In Chimp Haven, the figure is less than 3%.
The USDA Animal and Plant Health Inspection Service gave Chimp Haven the warning letter in June 2021 due to the death of a female being attacked by other chimpanzees and two escapes in one day by another female. The inspector noted that the sanctuary had taken action to correct the problems.
In December 2021, the shrine reported to federal authorities that a man had bled to death and another had died after attacks by others. In the same month, he reported that seven animals had escaped through an unsecured skylight.
“Animal shelters should keep animals safe and unharmed, not allow traumatic injuries requiring euthanasia or escapes of potentially dangerous animals,” said Michael A. Budkie, co-founder of the rights group of animals based in Ohio.

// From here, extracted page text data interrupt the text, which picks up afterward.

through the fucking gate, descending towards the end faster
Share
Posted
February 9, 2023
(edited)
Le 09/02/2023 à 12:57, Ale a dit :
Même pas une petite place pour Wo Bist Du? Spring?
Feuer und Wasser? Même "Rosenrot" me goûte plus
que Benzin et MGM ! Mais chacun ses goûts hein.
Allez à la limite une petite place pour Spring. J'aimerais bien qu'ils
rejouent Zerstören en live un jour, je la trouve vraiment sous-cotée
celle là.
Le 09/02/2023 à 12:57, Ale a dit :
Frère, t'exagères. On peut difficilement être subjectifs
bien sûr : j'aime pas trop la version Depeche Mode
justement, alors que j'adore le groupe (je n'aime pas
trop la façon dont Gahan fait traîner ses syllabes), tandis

An email response for the sanctuary said: ‘The care and welfare of chimpanzees is our top priority at Chimp Haven.’ He said there had never been such large-scale work to move chimpanzees “from research settings to a life that closely resembles life in the wild”.
This involved introducing hundreds of animals to each other, as “chimpanzees need vibrant social groups to thrive socially, physically, emotionally, and psychologically.”
Very occasionally, those pitches didn’t work out, the statement said.
Wilson, the University of Minnesota scientist, wrote in his email: “The management of chimpanzees in captivity poses enormous challenges, as chimpanzees are strong, intelligent, impulsive and capable of violent attacks.”
Captive chimpanzees “are probably better off in many ways if housed in social groups with multiple males and females, but these groups also pose many challenges for management, including the risk of aggression,” a- he writes.